Repugnant markets is one of the research topics of Alvin Roth, one of the two winners of the 2012 Nobel Prize in Economics. These are markets where a ‘yuck’-factor constraints them from being accepted by the public as legitimate. Examples are the markets in human organs or markets in babies. We (or perhaps better: most of us) find such markets repugnant, and this repugnancy works as a constraint on such a market. Roth argues that economists should take this repugnancy constraint into account when studying markets, but also argues that economists have “an important education role of pointing to inefficiencies and trade-offs, and costs and benefits” [of the persistence of such repugnancy] (p. 54).
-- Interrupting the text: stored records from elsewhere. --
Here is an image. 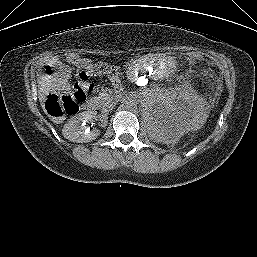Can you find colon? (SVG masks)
<instances>
[{"instance_id":"obj_1","label":"colon","mask_w":257,"mask_h":257,"mask_svg":"<svg viewBox=\"0 0 257 257\" xmlns=\"http://www.w3.org/2000/svg\"><path fill=\"white\" fill-rule=\"evenodd\" d=\"M204 56L199 52H190L189 59L197 62L203 60ZM95 66H85L77 75L75 84L59 93L49 94L45 106L47 112L54 118H61L64 114L76 113L81 104L86 100L87 94L92 91L93 84L90 77L98 71ZM45 73L50 74L51 69L45 68Z\"/></svg>"}]
</instances>
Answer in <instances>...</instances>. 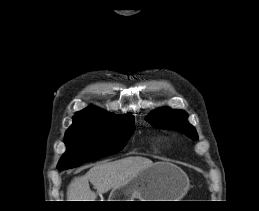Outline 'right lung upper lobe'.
Segmentation results:
<instances>
[{"label": "right lung upper lobe", "instance_id": "1", "mask_svg": "<svg viewBox=\"0 0 259 211\" xmlns=\"http://www.w3.org/2000/svg\"><path fill=\"white\" fill-rule=\"evenodd\" d=\"M80 116H87V117H94V118H113V117H117V116L111 115V114H109V113L105 112L104 110L99 109L97 107L86 108V109H84L80 112H77V114L74 117H80ZM126 116H132V115H126Z\"/></svg>", "mask_w": 259, "mask_h": 211}]
</instances>
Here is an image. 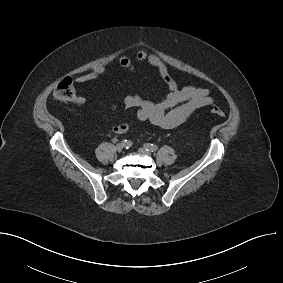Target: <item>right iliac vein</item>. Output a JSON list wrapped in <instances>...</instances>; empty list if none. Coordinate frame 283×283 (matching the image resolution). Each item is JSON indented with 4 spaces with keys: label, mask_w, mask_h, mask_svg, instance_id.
<instances>
[{
    "label": "right iliac vein",
    "mask_w": 283,
    "mask_h": 283,
    "mask_svg": "<svg viewBox=\"0 0 283 283\" xmlns=\"http://www.w3.org/2000/svg\"><path fill=\"white\" fill-rule=\"evenodd\" d=\"M123 149H124V145H123L122 143H118V144L116 145V150H117L118 152H121Z\"/></svg>",
    "instance_id": "63e3f726"
}]
</instances>
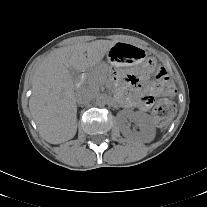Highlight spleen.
Returning <instances> with one entry per match:
<instances>
[{"instance_id":"spleen-1","label":"spleen","mask_w":207,"mask_h":207,"mask_svg":"<svg viewBox=\"0 0 207 207\" xmlns=\"http://www.w3.org/2000/svg\"><path fill=\"white\" fill-rule=\"evenodd\" d=\"M174 119V114H169L167 117H166V120L164 122V126L167 127L168 125H170V123L173 121Z\"/></svg>"}]
</instances>
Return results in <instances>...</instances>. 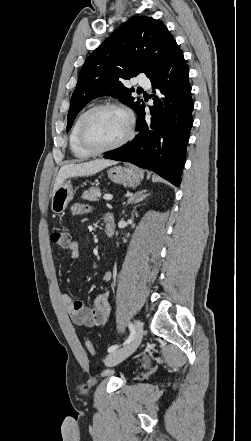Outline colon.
Returning <instances> with one entry per match:
<instances>
[{"label":"colon","instance_id":"colon-1","mask_svg":"<svg viewBox=\"0 0 251 441\" xmlns=\"http://www.w3.org/2000/svg\"><path fill=\"white\" fill-rule=\"evenodd\" d=\"M50 240L53 244L61 247V248H67L69 244L71 243V236L69 232L61 229H56L51 232L50 234ZM87 350L90 354H95L96 349L92 342L88 341L86 343Z\"/></svg>","mask_w":251,"mask_h":441}]
</instances>
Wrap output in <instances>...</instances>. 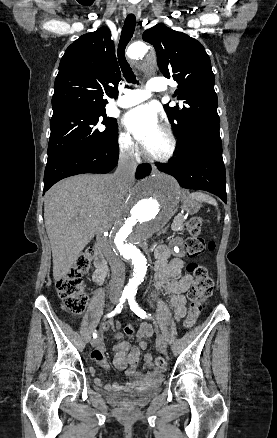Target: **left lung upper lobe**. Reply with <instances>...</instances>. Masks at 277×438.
<instances>
[{"label": "left lung upper lobe", "instance_id": "1", "mask_svg": "<svg viewBox=\"0 0 277 438\" xmlns=\"http://www.w3.org/2000/svg\"><path fill=\"white\" fill-rule=\"evenodd\" d=\"M143 40L154 46L163 75L178 83L183 105L165 110L183 152L206 123L219 122L210 58L196 39L162 24L144 31Z\"/></svg>", "mask_w": 277, "mask_h": 438}]
</instances>
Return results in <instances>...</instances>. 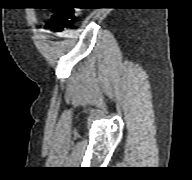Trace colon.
<instances>
[{"mask_svg": "<svg viewBox=\"0 0 192 180\" xmlns=\"http://www.w3.org/2000/svg\"><path fill=\"white\" fill-rule=\"evenodd\" d=\"M79 10L77 8L58 9L51 18V26L55 32L61 33L71 27L78 19Z\"/></svg>", "mask_w": 192, "mask_h": 180, "instance_id": "1", "label": "colon"}]
</instances>
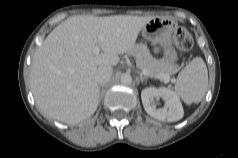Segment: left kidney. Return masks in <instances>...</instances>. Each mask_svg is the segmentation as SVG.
Segmentation results:
<instances>
[{
  "label": "left kidney",
  "instance_id": "1",
  "mask_svg": "<svg viewBox=\"0 0 238 158\" xmlns=\"http://www.w3.org/2000/svg\"><path fill=\"white\" fill-rule=\"evenodd\" d=\"M165 101L163 108H157L154 99ZM143 107L148 115L161 121L174 122L182 119L183 107L179 97L170 89L147 87L141 92Z\"/></svg>",
  "mask_w": 238,
  "mask_h": 158
}]
</instances>
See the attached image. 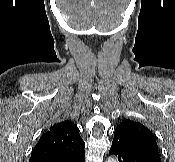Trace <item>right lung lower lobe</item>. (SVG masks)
<instances>
[{"label": "right lung lower lobe", "mask_w": 175, "mask_h": 162, "mask_svg": "<svg viewBox=\"0 0 175 162\" xmlns=\"http://www.w3.org/2000/svg\"><path fill=\"white\" fill-rule=\"evenodd\" d=\"M84 161H85V152L76 157L58 156V157L48 158L43 162H84Z\"/></svg>", "instance_id": "right-lung-lower-lobe-1"}]
</instances>
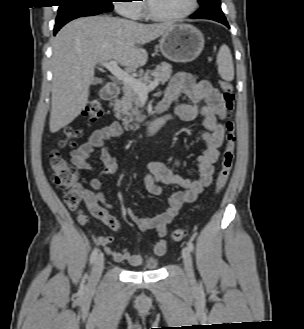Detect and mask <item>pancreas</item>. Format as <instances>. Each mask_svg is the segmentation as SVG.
<instances>
[{
    "label": "pancreas",
    "mask_w": 304,
    "mask_h": 329,
    "mask_svg": "<svg viewBox=\"0 0 304 329\" xmlns=\"http://www.w3.org/2000/svg\"><path fill=\"white\" fill-rule=\"evenodd\" d=\"M171 74L172 66L163 62L154 71L147 70L146 73L140 74L138 80L147 85L151 82L152 75H154L155 79H159V82L164 84L170 79ZM138 108V93L131 86L124 84L122 98L117 99L114 103L116 118L122 121L124 127H131L133 121L140 122L143 120Z\"/></svg>",
    "instance_id": "cf45deb5"
}]
</instances>
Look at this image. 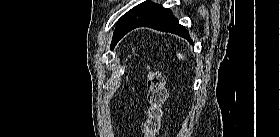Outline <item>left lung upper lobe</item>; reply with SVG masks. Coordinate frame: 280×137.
<instances>
[{
    "label": "left lung upper lobe",
    "mask_w": 280,
    "mask_h": 137,
    "mask_svg": "<svg viewBox=\"0 0 280 137\" xmlns=\"http://www.w3.org/2000/svg\"><path fill=\"white\" fill-rule=\"evenodd\" d=\"M158 4H155L149 0L133 7L127 13H125L116 25L114 35L111 42V49L118 43V41L124 36L125 32L135 23L140 21L144 16L151 12Z\"/></svg>",
    "instance_id": "5c2ea615"
}]
</instances>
What struck me when reading Roth’s paper, is that he doesn’t explicitly include values in his analysis. Yet an explicit considerations of how values are affected by certain markets could be helpful in at least two ways. First, values could help explain why seemingly similar markets sometimes do provoke repugnance, and sometimes don’t. For example, “while dwarf tossing is repugnant in many places, wife-carrying, another sport that involves persons of disparate stature, has North American and world championships” (p. 43). Yet from the perspective of values-analysis, it seems not that difficult to explain why dwarf-tossing provokes repugnance while wife-carrying does not. One could make the argument that dwarf-tossing violates the value of human dignity, since it reduces people to a mere object by making use of their physical vulnerability, which is not the case for the women who are carried by men in a competition of wife-carrying. Hence we sometimes have good reasons for judging differently in seemingly similar activities. Second, without having an explicit understanding of which values are relevant, it is impossible for Roth to answer which allocation mechanisms are most desirable (such as the market, regulation, lotteries, rationing, etc.). Yet this is a question which Roth himself points out as an important question – and rightly so.
Hence economists would benefit from explicitly introducing values in their analysis of repugnant markets (and markets in general). But how should they do this? Luckily for them, Debra Satz has been working on such questions for more than a decade, and brought her research together in Why Some Things Should Not Be for Sale: The Moral Limits of Markets , published in hardback in 2010 but now also out in paperback.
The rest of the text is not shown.